### [WHAT THE TASK REQUIRES]
Copy out every line of the data exactly.

### [THE INPUT]
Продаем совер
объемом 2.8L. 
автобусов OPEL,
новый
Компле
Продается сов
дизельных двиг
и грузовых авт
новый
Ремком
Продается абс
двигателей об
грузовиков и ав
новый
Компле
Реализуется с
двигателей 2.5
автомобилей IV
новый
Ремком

### [RESPONSE TO THE EXERCISE]
Продаем совер
объемом 2.8L. 
автобусов OPEL,
новый
Компле
Продается сов
дизельных двиг
и грузовых авт
новый
Ремком
Продается абс
двигателей об
грузовиков и ав
новый
Компле
Реализуется с
двигателей 2.5
автомобилей IV
новый
Ремком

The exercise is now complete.